[Data block — start]

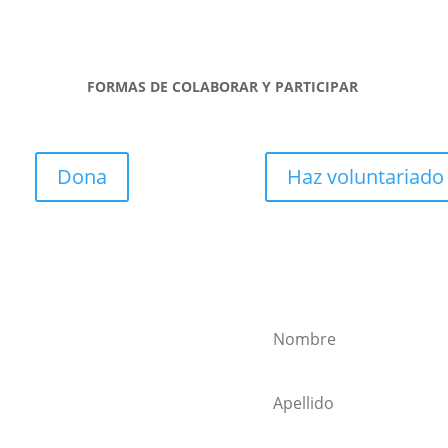
FORMAS DE COLABORAR Y PARTICIPAR
Dona
Haz voluntariado
ewsletter!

[Data block — finish]

From the first line of the material to the last, retype everything exactly except the images.

Output for this exercise —
FORMAS DE COLABORAR Y PARTICIPAR
Dona
Haz voluntariado
ewsletter!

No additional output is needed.